- EXERCISE PROMPT
Go line by line through the data and copy those with the word "интернет".

- EXTRACTED ENTRIES
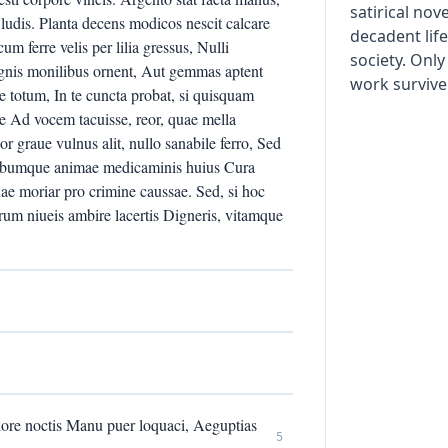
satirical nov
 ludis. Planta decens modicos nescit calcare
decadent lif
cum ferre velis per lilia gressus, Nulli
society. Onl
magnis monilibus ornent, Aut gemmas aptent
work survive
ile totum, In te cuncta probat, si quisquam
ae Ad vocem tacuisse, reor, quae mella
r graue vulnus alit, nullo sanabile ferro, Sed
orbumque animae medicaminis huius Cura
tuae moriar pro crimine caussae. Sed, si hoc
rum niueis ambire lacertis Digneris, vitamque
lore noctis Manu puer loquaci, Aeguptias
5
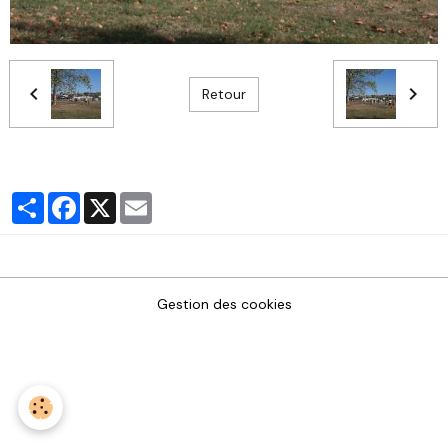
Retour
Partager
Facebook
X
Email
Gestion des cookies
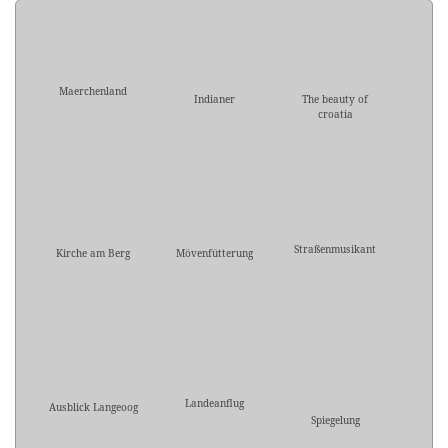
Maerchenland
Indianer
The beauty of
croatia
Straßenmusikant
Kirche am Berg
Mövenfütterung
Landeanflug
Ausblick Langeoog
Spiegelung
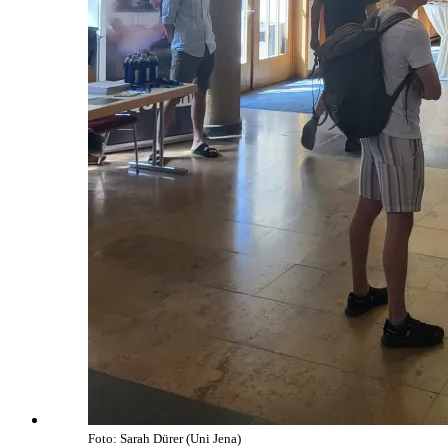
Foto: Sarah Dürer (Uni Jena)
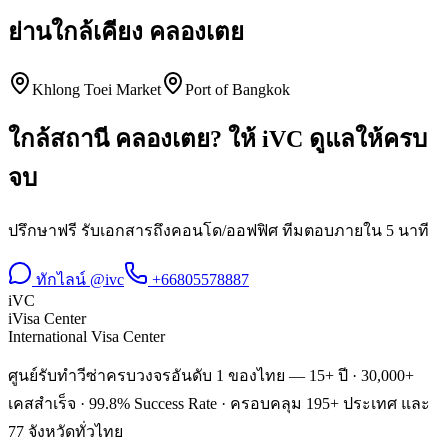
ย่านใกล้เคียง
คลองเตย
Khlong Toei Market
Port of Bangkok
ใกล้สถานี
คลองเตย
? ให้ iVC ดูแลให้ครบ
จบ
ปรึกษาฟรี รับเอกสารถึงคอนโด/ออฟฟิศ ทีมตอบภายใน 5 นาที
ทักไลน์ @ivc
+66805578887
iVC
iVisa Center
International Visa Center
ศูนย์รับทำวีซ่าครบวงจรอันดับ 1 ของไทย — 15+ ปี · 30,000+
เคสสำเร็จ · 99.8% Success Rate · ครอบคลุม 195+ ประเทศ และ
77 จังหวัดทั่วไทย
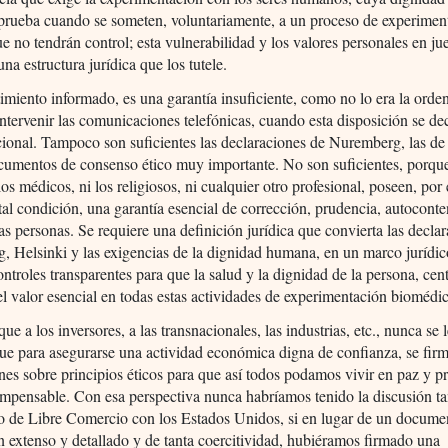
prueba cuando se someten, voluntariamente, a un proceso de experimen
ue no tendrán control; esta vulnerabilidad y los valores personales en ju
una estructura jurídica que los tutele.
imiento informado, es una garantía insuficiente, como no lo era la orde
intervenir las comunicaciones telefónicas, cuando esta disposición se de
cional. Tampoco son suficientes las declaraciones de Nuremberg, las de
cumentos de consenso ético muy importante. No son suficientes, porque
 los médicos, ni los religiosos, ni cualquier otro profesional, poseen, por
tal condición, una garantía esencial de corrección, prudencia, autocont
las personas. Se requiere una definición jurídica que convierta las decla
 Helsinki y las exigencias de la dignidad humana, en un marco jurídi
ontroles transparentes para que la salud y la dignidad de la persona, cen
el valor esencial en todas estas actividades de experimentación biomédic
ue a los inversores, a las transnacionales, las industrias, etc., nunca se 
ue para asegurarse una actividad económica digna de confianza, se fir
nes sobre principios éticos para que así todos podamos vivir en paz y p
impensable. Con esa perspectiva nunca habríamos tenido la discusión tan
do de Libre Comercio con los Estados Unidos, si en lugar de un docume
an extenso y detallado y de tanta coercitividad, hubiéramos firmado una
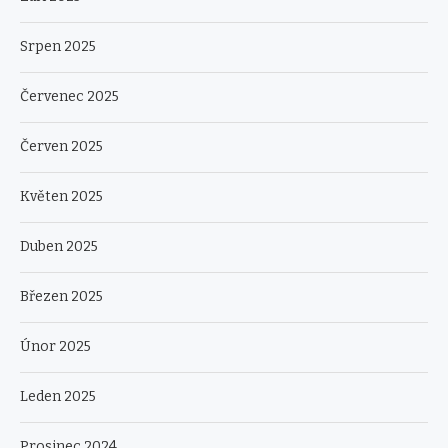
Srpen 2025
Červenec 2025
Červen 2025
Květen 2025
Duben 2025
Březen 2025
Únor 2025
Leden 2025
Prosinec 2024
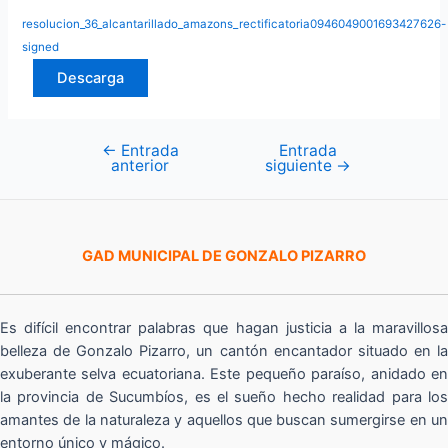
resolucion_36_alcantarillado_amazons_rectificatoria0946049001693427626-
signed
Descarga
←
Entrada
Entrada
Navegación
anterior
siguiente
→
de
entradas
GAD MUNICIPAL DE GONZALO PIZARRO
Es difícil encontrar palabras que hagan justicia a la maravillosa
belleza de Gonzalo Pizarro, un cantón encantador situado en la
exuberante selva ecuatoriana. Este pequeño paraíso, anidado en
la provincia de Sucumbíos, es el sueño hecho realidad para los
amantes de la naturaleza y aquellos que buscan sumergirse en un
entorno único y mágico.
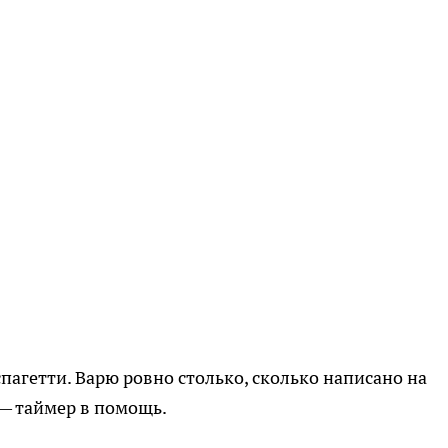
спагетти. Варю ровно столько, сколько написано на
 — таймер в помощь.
--
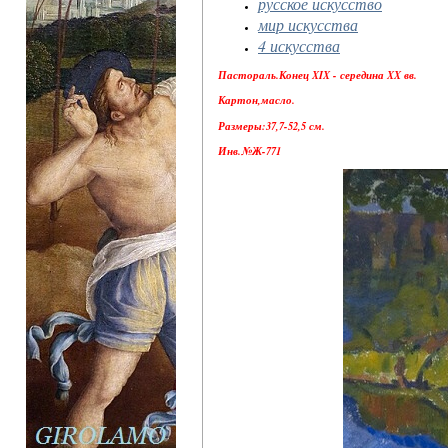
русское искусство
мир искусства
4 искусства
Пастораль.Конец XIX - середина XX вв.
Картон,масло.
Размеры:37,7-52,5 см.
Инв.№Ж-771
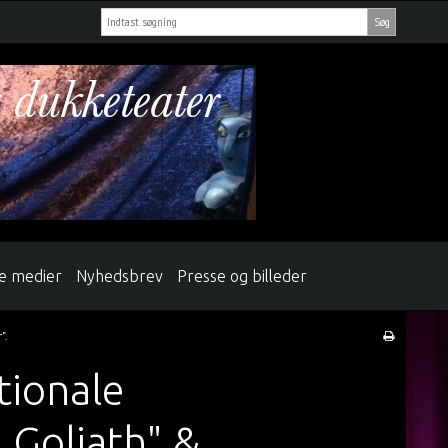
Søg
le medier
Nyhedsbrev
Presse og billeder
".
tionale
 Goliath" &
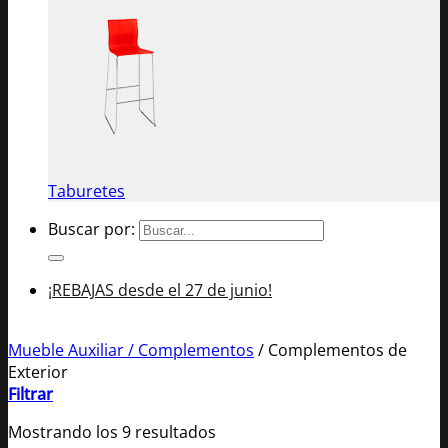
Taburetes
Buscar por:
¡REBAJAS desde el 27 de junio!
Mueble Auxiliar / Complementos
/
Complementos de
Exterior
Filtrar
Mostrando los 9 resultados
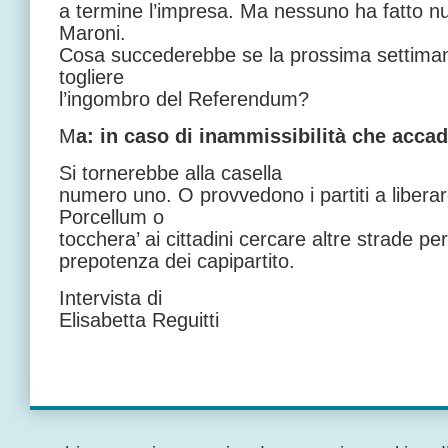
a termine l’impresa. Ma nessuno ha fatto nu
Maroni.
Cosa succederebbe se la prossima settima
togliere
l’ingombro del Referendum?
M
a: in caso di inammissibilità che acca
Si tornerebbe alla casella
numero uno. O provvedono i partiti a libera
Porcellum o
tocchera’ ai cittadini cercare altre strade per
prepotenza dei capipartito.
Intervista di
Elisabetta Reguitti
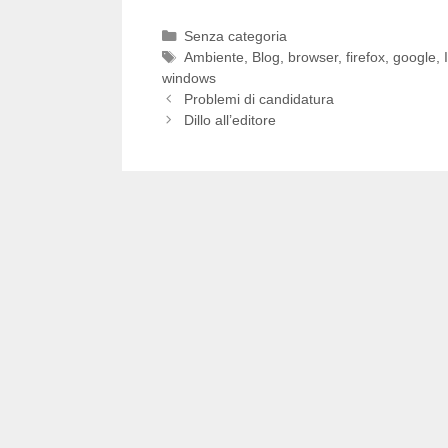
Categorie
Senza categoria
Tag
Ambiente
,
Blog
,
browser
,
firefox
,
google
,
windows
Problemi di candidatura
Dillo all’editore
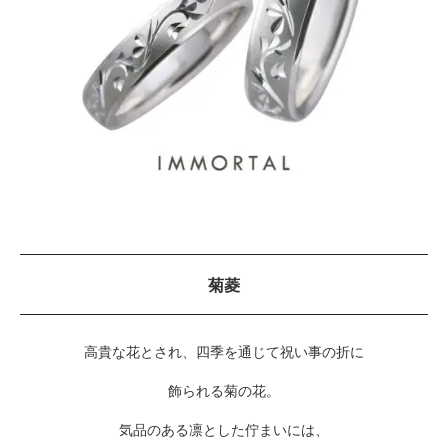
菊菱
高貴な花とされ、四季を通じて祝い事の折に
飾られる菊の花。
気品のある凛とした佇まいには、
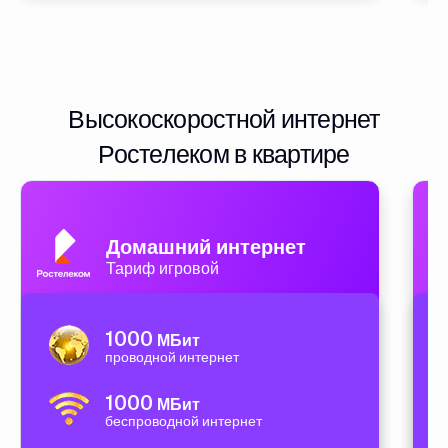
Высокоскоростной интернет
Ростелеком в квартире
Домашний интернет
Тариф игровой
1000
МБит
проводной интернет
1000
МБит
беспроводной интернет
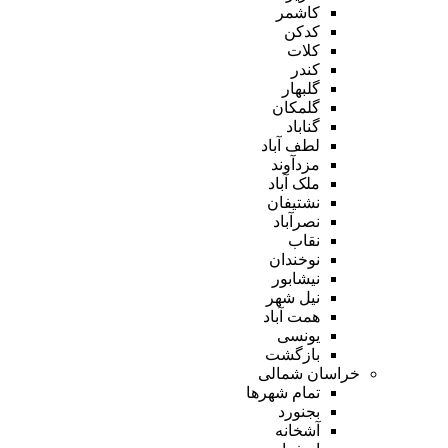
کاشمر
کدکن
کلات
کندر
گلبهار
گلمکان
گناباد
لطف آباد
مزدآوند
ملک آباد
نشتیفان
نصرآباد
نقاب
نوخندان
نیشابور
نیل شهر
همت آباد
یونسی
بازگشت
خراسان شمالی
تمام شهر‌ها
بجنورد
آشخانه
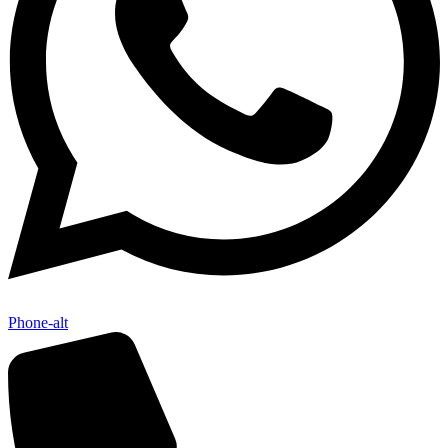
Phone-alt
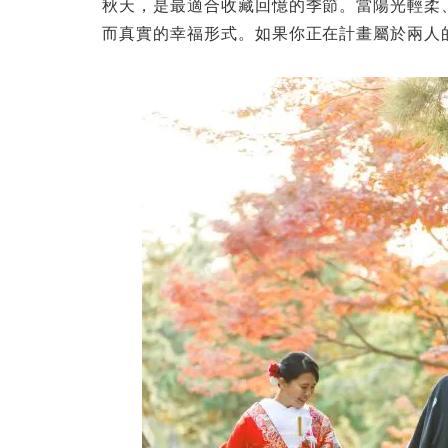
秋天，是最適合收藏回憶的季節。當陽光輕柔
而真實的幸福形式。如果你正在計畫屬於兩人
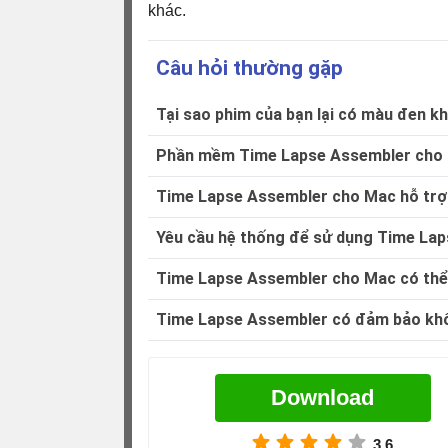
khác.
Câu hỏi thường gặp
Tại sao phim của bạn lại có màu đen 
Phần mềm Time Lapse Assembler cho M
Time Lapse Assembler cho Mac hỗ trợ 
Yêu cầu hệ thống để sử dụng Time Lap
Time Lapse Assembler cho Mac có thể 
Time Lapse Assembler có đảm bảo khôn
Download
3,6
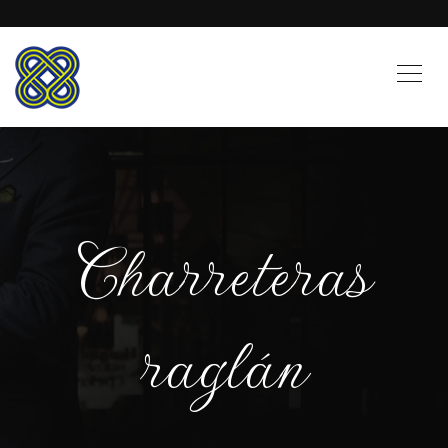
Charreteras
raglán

- EXERCISE RESULT
Высокоскоростной интернет
Домашний интернет
проводной интернет
беспроводной интернет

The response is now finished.